As this issue arrives in mailboxes and in the back of parish churches, Pope Benedict XVI will be preparing to preside over his first-ever beatification (a task he’s delegated until now) when he visits Great Britain Sept. 16-19. The newly proclaimed blessed is Cardinal John Henry Newman, a convert from Anglicanism, an intellectual and theologian, a shy scholar claimed by both liberals and conservatives.
The pope has special admiration for Cardinal Newman. In our In Focus this week, Father Dwight Longenecker — a former Anglican priest himself — notes that both the pope and the cardinal are thinkers, often characterized as a bit introverted, and as in possession of formidable intellects (see Pages 9-12). Pope Benedict has gone so far as to talk about Newman in the same breath as the Doctors of the Church — those saints whose teaching is deemed especially valuable for the Church.
Cardinal Newman, as Father Longenecker writes, is especially known for his exploration of the interplay between personal faith and the teaching authority of the Church.
On the one hand, he insisted that reason alone could not bring one to God; there needs to be the gift of an “inner light.” But at the same time, this inner conviction cannot lead one to doctrinal certainty without a teaching authority of the Church.
In a homily on faith and obedience, Cardinal Newman talked about the necessity of obedience and its relationship to faith:
“Faith has a certain prerogative of dignity under the Gospel.
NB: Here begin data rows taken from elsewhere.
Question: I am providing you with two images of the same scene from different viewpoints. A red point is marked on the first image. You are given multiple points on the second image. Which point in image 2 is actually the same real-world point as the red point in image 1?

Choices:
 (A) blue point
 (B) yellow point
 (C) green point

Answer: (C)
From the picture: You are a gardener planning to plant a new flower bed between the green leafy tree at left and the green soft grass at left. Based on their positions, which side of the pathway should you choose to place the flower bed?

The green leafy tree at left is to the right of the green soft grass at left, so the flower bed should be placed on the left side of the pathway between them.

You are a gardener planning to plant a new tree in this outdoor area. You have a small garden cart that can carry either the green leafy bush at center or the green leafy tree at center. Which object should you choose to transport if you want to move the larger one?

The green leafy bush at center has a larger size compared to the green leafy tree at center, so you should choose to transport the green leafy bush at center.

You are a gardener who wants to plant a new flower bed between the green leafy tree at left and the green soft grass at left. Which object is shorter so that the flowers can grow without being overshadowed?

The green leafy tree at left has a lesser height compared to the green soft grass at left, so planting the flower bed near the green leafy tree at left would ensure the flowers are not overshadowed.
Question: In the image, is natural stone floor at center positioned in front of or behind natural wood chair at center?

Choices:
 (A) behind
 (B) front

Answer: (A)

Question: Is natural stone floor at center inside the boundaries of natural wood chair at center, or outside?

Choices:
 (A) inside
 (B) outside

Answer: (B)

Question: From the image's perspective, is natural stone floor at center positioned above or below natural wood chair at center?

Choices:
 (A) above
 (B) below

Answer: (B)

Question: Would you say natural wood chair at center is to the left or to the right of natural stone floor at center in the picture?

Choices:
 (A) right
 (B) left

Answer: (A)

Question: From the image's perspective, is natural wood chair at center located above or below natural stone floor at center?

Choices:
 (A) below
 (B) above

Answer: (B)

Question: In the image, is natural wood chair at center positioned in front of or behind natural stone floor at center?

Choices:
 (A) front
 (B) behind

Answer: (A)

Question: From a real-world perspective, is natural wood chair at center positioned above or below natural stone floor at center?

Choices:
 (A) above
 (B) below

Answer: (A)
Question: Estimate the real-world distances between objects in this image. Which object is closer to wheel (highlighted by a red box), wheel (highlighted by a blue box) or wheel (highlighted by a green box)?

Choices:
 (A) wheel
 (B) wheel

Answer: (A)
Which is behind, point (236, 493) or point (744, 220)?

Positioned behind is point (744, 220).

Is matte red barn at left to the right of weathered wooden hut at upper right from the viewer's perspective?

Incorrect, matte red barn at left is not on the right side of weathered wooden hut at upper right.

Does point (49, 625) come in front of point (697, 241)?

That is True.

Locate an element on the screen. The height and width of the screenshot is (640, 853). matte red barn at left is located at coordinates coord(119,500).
At the same time we must never forget that the more usual mode of doctrine both with Christ and his apostles is to refer our acceptance to obedience to the commandments, not to faith. ... There are multitudes who would avow with confidence and exultation that they put obedience only in the second place in their religious scheme, as if it were rather a necessary consequence of faith than requiring a direct attention for its own sake; a something subordinate to it, rather than connatural and contemporaneous with it.”
Our Page 4 story offers a prime possible application of this principle. The article is about the renewed calls of some Catholic women to be ordained priests, despite recent popes’ statements that Church teaching on the matter is infallible and unchangeable: Just as Jesus only called men to be his apostles, so he only calls men to serve as ministerial priests.
That’s a tough teaching for modern ears (as it was for some in the early Church; some of the Church Fathers write about “heretical” individuals and groups who tried to ordain women priests). But Church doctrines are something we receive, not that we negotiate.
And when assenting to them is difficult, we need to use our God-given intellects to seek understanding, not walk away.